“Releer La Peste es como revacunarse periódicamente contra el virus del totalitarismo, de la intolerancia, de las mil formas de dictadura que pululan por la globalidad que respiramos”
OPINIÓN. Sin conclusiones. Por Antonio Álvarez de la Rosa
El escritor es un traductor
30/01/20. Opinión. El catedrático de Filología Francesa en la Universidad de La Laguna en Santa Cruz de Tenerife, Antonio Álvarez de la Rosa, en su colaboración con EL OBSERVADOR / www.revistaelobservador.com nos trae un texto sobre Albert Camus: “Su indesmayable testimonio, la rebeldía ante la injusticia y el totalitarismo, la honradez activa, le convirtieron en un escritor extranjero incluso en su propio país”...
Camus está donde siempre
A finales de julio de 1979, Francisco Umbral publicaba en El País una serie de definiciones de personajes. De Albert Camus decía: “Empezó de futbolista y llegó a Nobel de Literatura. Qué gran centrocampista perdió Francia”. Conviene, para empezar, no hablar de oídas, porque, Camus jugó al fútbol, sí, pero de portero hasta que, a los 17 años, la temprana tuberculosis lo apartó de la práctica de un deporte que tuvo una gran importancia en su formación. En segundo lugar y ahora, cuando acabamos de conmemorar los sesenta años de su trágica muerte (4 de enero de 1960) en un absurdo accidente de coche y agradecemos las muchas décadas de presencia viva de Camus en la mente de sus millones de lectores, me ha parecido conveniente recordar esa boutade umbraliana, una pequeña demostración de cómo, en algunos escritores y periodistas, la urgencia y la frivolidad suelen pegarse de bofetadas con lo esencial: las lentejuelas de la extravagancia no resisten el paso del tiempo.
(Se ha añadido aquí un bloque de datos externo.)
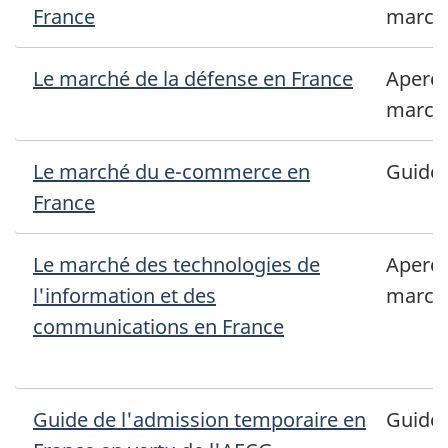
France
march
Le marché de la défense en France
Aperçu
march
Le marché du e-commerce en
Guide
France
Le marché des technologies de
Aperçu
l'information et des
march
communications en France
Guide de l'admission temporaire en
Guide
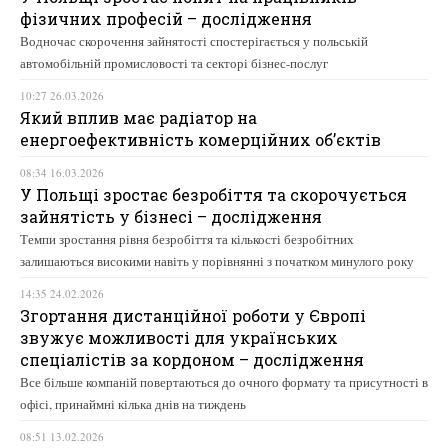
фізичних професій – дослідження
Водночас скорочення зайнятості спостерігається у польській
автомобільній промисловості та секторі бізнес-послуг
10:27 26.03.2026
Який вплив має радіатор на
енергоефективність комерційних об’єктів
08:34 16.03.2026
У Польщі зростає безробіття та скорочується
зайнятість у бізнесі – дослідження
Темпи зростання рівня безробіття та кількості безробітних
залишаються високими навіть у порівнянні з початком минулого року
14:35 24.02.2026
Згортання дистанційної роботи у Європі
звужує можливості для українських
спеціалістів за кордоном – дослідження
Все більше компаній повертаються до очного формату та присутності в
офісі, принаймні кілька днів на тиждень
08:51 13.02.2026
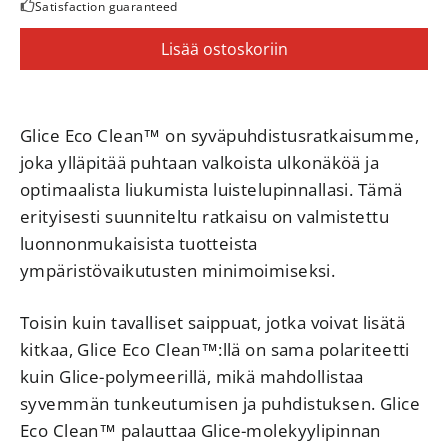
Satisfaction guaranteed
Lisää ostoskoriin
Glice Eco Clean™ on syväpuhdistusratkaisumme,
joka ylläpitää puhtaan valkoista ulkonäköä ja
optimaalista liukumista luistelupinnallasi. Tämä
erityisesti suunniteltu ratkaisu on valmistettu
luonnonmukaisista tuotteista
ympäristövaikutusten minimoimiseksi.
Toisin kuin tavalliset saippuat, jotka voivat lisätä
kitkaa, Glice Eco Clean™:llä on sama polariteetti
kuin Glice-polymeerillä, mikä mahdollistaa
syvemmän tunkeutumisen ja puhdistuksen. Glice
Eco Clean™ palauttaa Glice-molekyylipinnan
Conviene evocar aquellos años sesenta y sus rabiosas ideologías cuando, para una cierta progresía, el escritor argelino estaba “superado”, sospechoso por la millonaria venta de sus libros, premio Nobel en 1957, a los 44 años, engullido por el sistema, decían, candidato, entre otras zarandajas, a figurar pronto en los nichos de la literatura y del pensamiento.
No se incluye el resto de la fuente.